Tom Riddle first met Death on the train to Hogwarts, although he did not know it at the time.

He had been looking for an empty compartment not quite willing to seek out these other wizards yet, not until he could get his footing at the very least. To go so suddenly from being special, to be so different from ordinary humans, to being one of a group was disconcerting. He had mentors now, others of his kind, he was no longer isolated in mediocrity but there were other times he felt loss because he had been something so beyond compression and now he was one of many. Perhaps brilliant, perhaps very talented, but certainly nothing that could not be imagined.

He had taken one of the last rooms sliding the door closed with a sense of finality, it was only once he had sat in his seat and begun to dig through materials that he noticed he was not as alone as he thought. There was a boy, someone around his age no doubt, sitting next to the window in the place where the light couldn't reach. He wore dark layered clothing whose origin Tom could not place except to say that it was not English. His face was a pale immobile mask save for a single red scar, a crude lightning bolt, carved into his forehead and his eyes burned like sunlight filtering through green leaves beneath black feathered hair. On a whole he looked odd but it was even more than these individual features that Tom found disturbing it was the way they were put together, as if a very gifted artist had been told to craft a human and had ended with something almost but not quite, all the parts and pieces were there but they did not fit.

Tom stiffened as he caught sight of those bizarre eyes but in spite of the fact that the other boy was looking straight at him it was as if he hadn't seen Tom at all. Almost as if he were blind his eyes stared forward, looking past Tom and the compartment, until it seemed as he was viewing everything and nothing at once. He seemed perfectly content to stare ahead with that strangely solemn blank expression on his face, Tom almost let him, but then gave into that nagging voice in his mind that told him that no one should be able to simply ignore Tom Riddle even if he was just another wizard.

"My name is Tom Riddle, yours?" He asked, the other boy blinked suddenly and seemed to focus on Tom an expression of surprise gracing his features. For a moment he said nothing but his eyes seemed to glow for a moment boring through Tom until they had seen all he had been and ever could be.

"This is unexpected." The boy said in a soft tone that somehow pervaded through the entire apartment.

Tom wasn't sure quite what to say to that, he felt the sudden overwhelming need to prove his existence to this complete stranger. He frowned and commented, "It's rude not to introduce yourself when they've already told you their name."

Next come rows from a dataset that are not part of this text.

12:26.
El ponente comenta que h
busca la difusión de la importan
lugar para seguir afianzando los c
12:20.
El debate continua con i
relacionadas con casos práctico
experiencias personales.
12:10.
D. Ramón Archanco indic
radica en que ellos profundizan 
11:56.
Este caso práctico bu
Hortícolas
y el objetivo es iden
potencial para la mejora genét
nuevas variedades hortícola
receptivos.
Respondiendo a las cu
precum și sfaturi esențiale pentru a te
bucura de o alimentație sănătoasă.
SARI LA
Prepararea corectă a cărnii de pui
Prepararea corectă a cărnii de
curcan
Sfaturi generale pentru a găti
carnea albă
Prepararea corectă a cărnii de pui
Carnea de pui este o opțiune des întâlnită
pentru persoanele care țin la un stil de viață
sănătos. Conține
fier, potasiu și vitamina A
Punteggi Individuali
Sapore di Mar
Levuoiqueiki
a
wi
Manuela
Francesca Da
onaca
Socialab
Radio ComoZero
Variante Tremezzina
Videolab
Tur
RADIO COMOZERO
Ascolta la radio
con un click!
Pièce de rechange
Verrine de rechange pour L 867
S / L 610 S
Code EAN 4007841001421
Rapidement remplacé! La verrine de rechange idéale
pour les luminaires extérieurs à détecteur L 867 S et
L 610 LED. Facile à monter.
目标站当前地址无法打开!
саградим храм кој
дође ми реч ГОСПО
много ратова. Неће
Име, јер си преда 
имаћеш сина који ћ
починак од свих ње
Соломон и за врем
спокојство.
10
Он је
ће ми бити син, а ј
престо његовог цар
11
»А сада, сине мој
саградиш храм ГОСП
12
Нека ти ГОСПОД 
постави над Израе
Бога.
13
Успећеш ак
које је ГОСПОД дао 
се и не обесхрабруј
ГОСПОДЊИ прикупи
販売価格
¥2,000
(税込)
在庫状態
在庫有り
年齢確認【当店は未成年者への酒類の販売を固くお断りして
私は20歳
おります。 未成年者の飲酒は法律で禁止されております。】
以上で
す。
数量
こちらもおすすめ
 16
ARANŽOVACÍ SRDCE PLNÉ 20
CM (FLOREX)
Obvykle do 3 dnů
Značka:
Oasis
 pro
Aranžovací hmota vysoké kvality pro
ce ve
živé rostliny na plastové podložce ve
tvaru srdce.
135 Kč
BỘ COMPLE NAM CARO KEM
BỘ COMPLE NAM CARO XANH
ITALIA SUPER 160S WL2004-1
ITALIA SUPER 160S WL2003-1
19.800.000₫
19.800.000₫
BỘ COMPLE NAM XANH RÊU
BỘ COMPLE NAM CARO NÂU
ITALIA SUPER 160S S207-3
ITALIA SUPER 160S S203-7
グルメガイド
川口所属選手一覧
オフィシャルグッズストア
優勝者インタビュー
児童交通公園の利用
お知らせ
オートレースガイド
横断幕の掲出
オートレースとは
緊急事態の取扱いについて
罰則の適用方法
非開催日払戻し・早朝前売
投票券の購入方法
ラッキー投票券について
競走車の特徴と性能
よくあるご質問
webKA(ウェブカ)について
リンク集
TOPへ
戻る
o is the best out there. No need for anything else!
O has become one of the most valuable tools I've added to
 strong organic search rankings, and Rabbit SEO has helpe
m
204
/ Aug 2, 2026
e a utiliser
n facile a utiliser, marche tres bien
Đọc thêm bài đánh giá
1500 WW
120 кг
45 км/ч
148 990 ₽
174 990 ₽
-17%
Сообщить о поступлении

The boy turned from him to stare out the window taking in the rushing green of Scotland with those bizarre eyes. Finally he turned back with an almost haunted expression and whispered, "I am eternity."

"I'm sorry?"

The boy looked at him and asked suddenly in a more present voice, "What year is it?"

"1938." Tom responded without pause, "May I ask how it is this has escaped your attention?"

The boy tipped his head back and began to laugh suddenly spewing out words in an unknown language that rolled and lilted off his tongue, a jagged harsh laughter that seemed terrible and broken all at once. The question suddenly sounded absurd, even to Tom's ears, until it was more ridiculous than not knowing the date at all.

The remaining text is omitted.